На нескольких столах лежали трупы стартеров, генераторов и разномастных электродвигателей, стаскиваемые жителями поселка отовсюду, где только еще можно было найти останки древнего мира. Небольшая подсобка была забита кабелем всех мастей и тем, что, по мнению местных, имело отношение к электрике. Все это потемневшее от времени хозяйство смотрелось еще более мрачно под тусклым светом серого дня, пробивавшимся в помещение через большое тщательно отмытое окно.
Вооружившийся простейшими приборами Антон занимался тем, что собирал из мертвых тел отслужившего свое хлама Франкенштейна, который не только должен был ожить сам, но и дать жизнь многочисленным уцелевшим рудиментам.
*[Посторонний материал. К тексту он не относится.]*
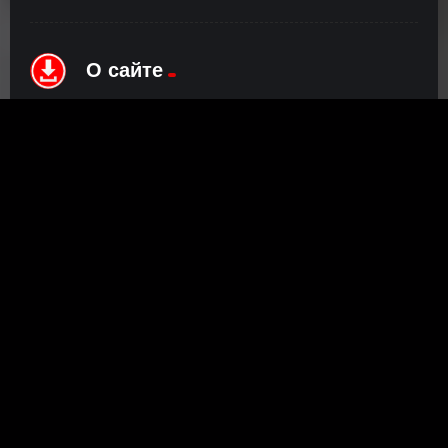
О сайте
Инофрмация о нас, о наших планах и новости сервиса, а
также о нашем браузерном расширении Save4K, где
скачать, как пользоваться.
ПОДРОБНЕЕ
Правообладателям
©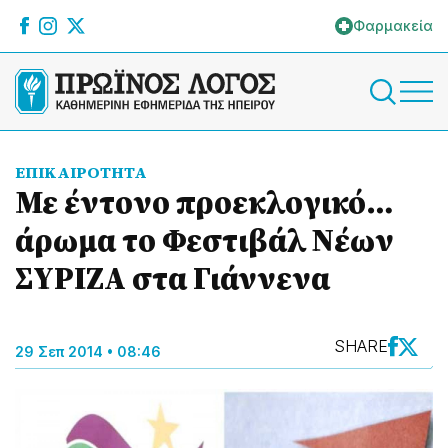
Φαρμακεία
ΕΠΙΚΑΙΡΟΤΗΤΑ
Με έντονο προεκλογικό…
άρωμα το Φεστιβάλ Νέων
ΣΥΡΙΖΑ στα Γιάννενα
SHARE
29 Σεπ 2014 • 08:46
Задача была поставлена ясная и понятная: собрать работающий генератор, способный выдавать хоть сколь-нибудь пригодный ток для заряда батареи древних свинцовых аккумуляторов. Предполагаемый источник энергии стоял во дворе напротив его окна, дергаясь, как спеленатый пациент психиатрической больницы. Роторный ветряк — творение местных Кулибиных, снятый с предназначенной для него ажурной мачты, бывшей в ее далеком прошлом частью высоковольтной линии, вяло шевелился под несильным ветром, пытаясь провернуть застопоренные лопасти.
Надо признать, что насколько технологии диких отставали от города, настолько же более сложные и интересные задачи приходилось решать здесь людям для достижения своих целей. Впервые в жизни Антон не следовал никаким регламентам и инструкциям. Масса информации, которая в городе воспринималась как естественный антураж, отсутствовала. Никаких справочников, никаких баз данных. Если там, на своей бывшей работе, Антону достаточно было посмотреть на маркировку любого прибора, чтобы немедленно получить на встроенном интерфейсе костюма всю информацию по нему, то здесь он иногда даже не мог определить, откуда выдрали вот эту конкретную обмотку, что это было при жизни, а тем более — какие у этой хрени были параметры.